It is still very new but city planners now have the technology to shift to a more sustainable urbanization. A quick look at the state of the industry today is enough to suggest what urban sustainability might look like in the near future.
"The environment is now very close to the top of the political agenda in many countries," wrote M. J. Breheny in 1992 in the European research in regional science (1). "The question is: can cities be planned in such a way as to be more energy efficient?" More than ever before, that question is topical. Decades after Breheny wrote his article, cities remained "major consumers of energy and generators of pollution". Something changed however. Technology is now able to bring answers to our questions, along with some features of the sustainable cities to come.
A booming market
"According to the U.N. Habitat, the world's cities emit almost 80 percent of global carbon dioxide as well as "significant amounts of other greenhouse gases", writes CNN, "despite only representing 2 percent of the world's surface area, they are responsible for 75 percent of the world's energy consumption." Cities are the biggest natural resource consumers today. And given that such resources are rarer and rarer, efficient ways to spare them and use them better cannot spring up outside an urban perspective. Besides, they are many ways to make the city's life less resources-consuming today.
"Intelligent traffic solutions, green buildings, water management, and smart grid infrastructure are just a few of the technologies helping to steer today's urbanization toward sustainability", says Siemens on its corporate website. As a major engineering and electronics conglomerate, the German giant could hardly afford ignoring the issue of sustainable development today. Actually most of its competitors of the same size have also started offering engineering solutions regarded that subject since the beginning of the 2000's.
For instance, smart grid weighed for $10.3 billion revenue for General Electric in 2008. GE is able to offer a comprehensive range of smart grid-related services to city planners. Repair, emission testing, smart grid deployment, plant operation, emissions reductions, emissions control, can all be performed by GE and the company advertise its expertise almost like a counseling service. "Our technology can help city planners to ensure that city infrastructure and development respond to the needs of citizens today" the company says. It seems that the sustainable urban market has already reached quite a high level of demand and skills.

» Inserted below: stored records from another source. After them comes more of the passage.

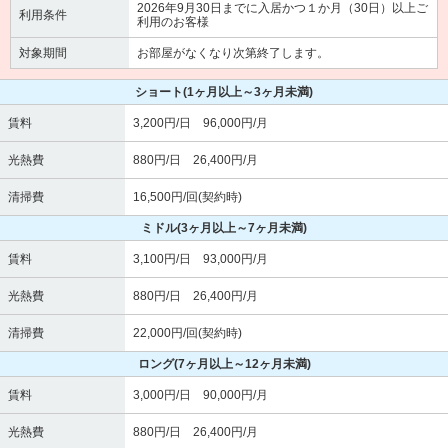
2026年9月30日までに入居かつ１か月（30日）以上ご
利用条件
利用のお客様
対象期間
お部屋がなくなり次第終了します。
ショート
(1ヶ月以上～3ヶ月未満)
賃料
3,200円/日 96,000円/月
光熱費
880円/日 26,400円/月
清掃費
16,500円/回(契約時)
ミドル
(3ヶ月以上～7ヶ月未満)
賃料
3,100円/日 93,000円/月
光熱費
880円/日 26,400円/月
清掃費
22,000円/回(契約時)
ロング
(7ヶ月以上～12ヶ月未満)
賃料
3,000円/日 90,000円/月
光熱費
880円/日 26,400円/月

Towards sustainable cities
However, there is no need to be a giant to be part of the winning game. Corning Cable systems complete the work of firms like IBM on the market of intelligent traffic systems (ITS). Corning recorded significant success in the field of ITS. For instance, Madrid Barajas International Airport installed a complete LANscape Solution. LANscape comprises an extensive set of hardware design to deploy ITS solution. In other word, Corning design the whole ITS cable network for the airport and gave it the material basis for it to monitor and control the activity of the whole facility. This way, Barajas Airport expects to reduce movements of people and vehicles, and decrease energy consumption in parking lots as much as in plane terminals and landing strips.
Cities depend more and more on businesses like Corning. For each of the matters city-planners have to deal with, there is a worldwide reference known to them. Waste management, which is of paramount importance to municipalities, is bettered around the world by CNIM, the French engineering company, renowned for its capacity to simultaneously reduce the waste and increase energy production. A substantial share of the biomass plants powering Great-Britain, one of the green energy leading countries, comes from CNIM engineering. Azerbaïdjan, which has recently engaged in the green economy race in an energetic way, called upon CNIM to develop the state-of-the-art Balikhani waste-to-energy plant. It was therafter able to simultaneously absorb 500 000 tonnes of municipal solid waste every year, whilst feeding 231 kWh/y into the city.
Moreover, there is no need to be international to play a significant part in defining the urban side of sustainability. On the local scale too, there are plenty of skillful firms with specific talents for designing sustainable solutions. In the U.S.A., for instance, Kiss + Cathcart have been using sustainable technologies for creating buildings since 1983. Back in those days, architects Gregory Kiss and Colin Cathcart designed professional facilities, like factories, featuring solar panels. Pioneering the sustainable building market, they were entrusted with bigger and bigger project. Lately Kiss + Cathcart was given the task to renovate Coney Island's Stillwell Avenue subway terminal in New York. Kiss + Cathcart gave the building a second life, designing a new concave shell covered in solar panels and opened on the side for greater circulation of light and air.